Differenze legate alla stabilità contrattuale e al reddito

Si aggira attorno al 40 per cento la percentuale di madri che esaurisce i sei mesi disponibili prevalentemente nei primi anni di vita del figlio. Invece solo il 6 per cento dei padri raggiunge il massimo previsto e ne fa un ricorso più spalmato nel tempo. Inoltre viene sottolineato che, per entrambi i genitori, l’intensità di utilizzo del congedo cresce davanti a una maggiore stabilità contrattuale.

Da segnalare le differenze legate al reddito: tra le madri, le non fruitrici sono quelle con i salari più bassi, suggerendo ostacoli economici all’accesso. Se si osservano i padri: sono i fruitori più intensivi ad avere retribuzioni mediamente inferiori.

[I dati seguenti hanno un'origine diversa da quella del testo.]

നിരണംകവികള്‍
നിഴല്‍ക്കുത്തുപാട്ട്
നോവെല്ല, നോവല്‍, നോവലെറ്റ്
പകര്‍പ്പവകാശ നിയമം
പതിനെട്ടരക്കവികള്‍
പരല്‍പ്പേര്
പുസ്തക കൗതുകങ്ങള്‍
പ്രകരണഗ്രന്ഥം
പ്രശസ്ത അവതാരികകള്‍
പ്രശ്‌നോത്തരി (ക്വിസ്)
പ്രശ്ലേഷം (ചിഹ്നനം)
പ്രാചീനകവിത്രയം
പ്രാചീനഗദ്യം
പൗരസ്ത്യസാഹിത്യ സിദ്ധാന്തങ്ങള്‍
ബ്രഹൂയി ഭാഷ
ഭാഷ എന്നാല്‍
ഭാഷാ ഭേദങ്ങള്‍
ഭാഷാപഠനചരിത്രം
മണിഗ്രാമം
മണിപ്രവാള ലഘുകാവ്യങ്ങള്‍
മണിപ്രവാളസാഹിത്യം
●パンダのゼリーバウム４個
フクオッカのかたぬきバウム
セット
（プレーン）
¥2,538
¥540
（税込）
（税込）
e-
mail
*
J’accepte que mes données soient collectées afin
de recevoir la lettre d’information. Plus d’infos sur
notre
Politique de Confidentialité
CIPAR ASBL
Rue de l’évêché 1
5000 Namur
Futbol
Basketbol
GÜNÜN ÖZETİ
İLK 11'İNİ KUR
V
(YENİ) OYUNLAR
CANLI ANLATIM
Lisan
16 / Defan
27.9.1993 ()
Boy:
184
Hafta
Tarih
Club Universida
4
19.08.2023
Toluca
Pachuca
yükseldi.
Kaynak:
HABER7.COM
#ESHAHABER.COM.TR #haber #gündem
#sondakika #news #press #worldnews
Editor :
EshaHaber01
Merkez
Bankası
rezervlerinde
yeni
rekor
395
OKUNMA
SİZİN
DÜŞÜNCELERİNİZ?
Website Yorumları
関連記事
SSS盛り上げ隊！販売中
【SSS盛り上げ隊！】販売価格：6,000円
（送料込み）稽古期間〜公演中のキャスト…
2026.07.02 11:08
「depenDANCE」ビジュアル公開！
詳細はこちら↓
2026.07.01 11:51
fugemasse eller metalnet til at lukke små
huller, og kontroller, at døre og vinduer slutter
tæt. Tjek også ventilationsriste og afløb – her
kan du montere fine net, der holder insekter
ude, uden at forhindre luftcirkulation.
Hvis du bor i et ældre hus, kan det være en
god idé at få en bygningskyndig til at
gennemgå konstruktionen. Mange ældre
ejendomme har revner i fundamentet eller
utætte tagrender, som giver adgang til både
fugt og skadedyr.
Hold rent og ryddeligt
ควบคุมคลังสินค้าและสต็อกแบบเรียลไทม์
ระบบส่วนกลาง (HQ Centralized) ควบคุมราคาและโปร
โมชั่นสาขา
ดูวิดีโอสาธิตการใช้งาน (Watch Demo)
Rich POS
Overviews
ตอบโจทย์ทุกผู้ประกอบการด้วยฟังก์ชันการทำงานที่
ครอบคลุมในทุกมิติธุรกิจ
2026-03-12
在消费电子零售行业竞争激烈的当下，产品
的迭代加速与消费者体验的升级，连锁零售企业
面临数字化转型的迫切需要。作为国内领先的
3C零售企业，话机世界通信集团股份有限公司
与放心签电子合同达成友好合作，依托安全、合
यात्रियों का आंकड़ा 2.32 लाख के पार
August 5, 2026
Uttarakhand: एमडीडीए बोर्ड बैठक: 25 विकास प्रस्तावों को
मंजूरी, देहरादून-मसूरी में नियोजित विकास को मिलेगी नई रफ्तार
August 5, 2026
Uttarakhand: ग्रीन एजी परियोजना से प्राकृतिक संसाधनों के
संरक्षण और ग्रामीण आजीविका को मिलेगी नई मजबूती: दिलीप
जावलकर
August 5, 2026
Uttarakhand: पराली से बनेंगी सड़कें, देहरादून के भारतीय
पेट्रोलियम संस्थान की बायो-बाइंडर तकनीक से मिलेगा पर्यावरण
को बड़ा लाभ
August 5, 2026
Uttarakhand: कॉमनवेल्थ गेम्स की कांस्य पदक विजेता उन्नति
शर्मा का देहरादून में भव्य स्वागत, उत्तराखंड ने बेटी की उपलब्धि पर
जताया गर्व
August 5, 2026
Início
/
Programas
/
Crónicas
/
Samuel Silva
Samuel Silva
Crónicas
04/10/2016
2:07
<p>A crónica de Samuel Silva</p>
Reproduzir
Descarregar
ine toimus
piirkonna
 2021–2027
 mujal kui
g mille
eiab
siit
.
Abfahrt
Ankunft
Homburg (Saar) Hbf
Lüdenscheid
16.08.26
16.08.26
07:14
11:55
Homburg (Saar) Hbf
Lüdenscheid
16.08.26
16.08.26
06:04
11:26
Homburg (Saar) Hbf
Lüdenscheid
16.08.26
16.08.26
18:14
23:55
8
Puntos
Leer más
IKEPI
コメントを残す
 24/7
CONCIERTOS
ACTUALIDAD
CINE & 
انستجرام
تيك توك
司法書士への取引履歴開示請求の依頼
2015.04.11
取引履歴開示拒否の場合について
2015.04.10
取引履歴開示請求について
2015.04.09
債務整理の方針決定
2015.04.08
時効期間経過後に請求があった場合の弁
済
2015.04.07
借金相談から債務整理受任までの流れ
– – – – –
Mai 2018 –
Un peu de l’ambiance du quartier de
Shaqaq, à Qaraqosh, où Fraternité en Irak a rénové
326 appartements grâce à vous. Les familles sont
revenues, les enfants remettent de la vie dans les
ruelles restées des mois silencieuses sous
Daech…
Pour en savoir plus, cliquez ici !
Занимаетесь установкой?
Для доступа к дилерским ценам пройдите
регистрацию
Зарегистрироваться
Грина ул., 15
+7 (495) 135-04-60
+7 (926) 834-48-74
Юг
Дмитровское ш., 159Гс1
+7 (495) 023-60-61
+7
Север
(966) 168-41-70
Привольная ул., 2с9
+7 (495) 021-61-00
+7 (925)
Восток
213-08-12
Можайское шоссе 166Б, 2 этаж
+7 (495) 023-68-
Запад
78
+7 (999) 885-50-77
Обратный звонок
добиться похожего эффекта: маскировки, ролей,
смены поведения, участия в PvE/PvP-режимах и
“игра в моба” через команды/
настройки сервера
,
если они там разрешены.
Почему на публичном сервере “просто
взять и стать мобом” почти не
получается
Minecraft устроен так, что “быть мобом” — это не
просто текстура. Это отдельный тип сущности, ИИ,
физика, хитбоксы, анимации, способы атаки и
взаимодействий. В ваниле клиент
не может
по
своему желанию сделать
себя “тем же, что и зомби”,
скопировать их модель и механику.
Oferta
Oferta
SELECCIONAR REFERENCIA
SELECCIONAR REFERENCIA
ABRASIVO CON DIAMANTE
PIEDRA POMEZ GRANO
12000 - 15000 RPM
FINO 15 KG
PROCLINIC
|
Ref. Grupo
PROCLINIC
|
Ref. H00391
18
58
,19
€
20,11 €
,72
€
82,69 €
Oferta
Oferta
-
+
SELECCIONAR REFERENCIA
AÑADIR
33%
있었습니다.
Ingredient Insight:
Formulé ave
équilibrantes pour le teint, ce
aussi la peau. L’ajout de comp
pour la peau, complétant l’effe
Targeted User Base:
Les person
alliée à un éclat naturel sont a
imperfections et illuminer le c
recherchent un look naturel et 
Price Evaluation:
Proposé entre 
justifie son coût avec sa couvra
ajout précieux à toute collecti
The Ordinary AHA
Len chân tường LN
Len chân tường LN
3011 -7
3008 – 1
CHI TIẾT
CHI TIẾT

La tendenza nel pubblico è di un uso meno intensivo del congedo parentale, fatto dovuto probabilmente alle maggiori tutele contrattuali e agli orari più regolati che consentono una migliore conciliazione tra lavoro e maternità, riducendo così l’impatto sulla retribuzione. Sembrerebbe che, più che le singole misure di tutela della genitorialità, a fare la differenza sia il livello generale di protezione del lavoratore (e soprattutto della lavoratrice).

Il ricorso per brevi periodi

Come varia nel tempo? Nel 2023 il picco iniziale risulta più pronunciato rispetto al periodo 2012-2013 e ciò indica una crescita della percentuale di padri che usufruiscono del congedo parentale per periodi molto brevi. Invece soltanto una piccola percentuale di padri fa ricorso a periodi prolungati di congedo parentale: la densità infatti è progressivamente decrescente al crescere della durata del congedo, con una coda lunga, ma poco popolata, sino al totale dei 180 giorni.

Differenze in base all’età del figlio o della figlia

L’Inps rileva un trend crescente, con un andamento più ripido rispetto a quello osservato per le madri. La percentuale di padri che arriva al numero massimo di mesi di congedo parentale fruibili individualmente cresce con l’aumentare dell’età del figlio o della figlia. Quindi se la quota è pari allo 0,9 per cento quando il figlio ha un anno, giunge al 6,4 per cento quando il figlio ha 12 anni. A differenza delle madri – che tendono a concentrare l’utilizzo del congedo nei primi anni di vita del bambino – i padri tendono perciò a ricorrere al congedo parentale in una fase più avanzata dell’infanzia.

Sempre più padri ne faranno richiesta

Va però precisato che, in base agli studi sugli effetti delle recenti riforme legislative con l’incremento dell’indennità associata al congedo parentale dal 30 all’80 per cento della retribuzione – inizialmente per un mese (2022) e successivamente (2023 )per due mesi, evidenziano un impatto positivo delle riforme sull’accesso al congedo per entrambi i genitori. Inoltre il congedo di paternità obbligatorio non era ancora stato introdotto nel 2012 e aveva durata di appena un giorno nel 2013. Chi è diventato papà nel 2023 ha potuto usufruire, oltre che del congedo parentale, del congedo di paternità obbligatorio di dieci giorni.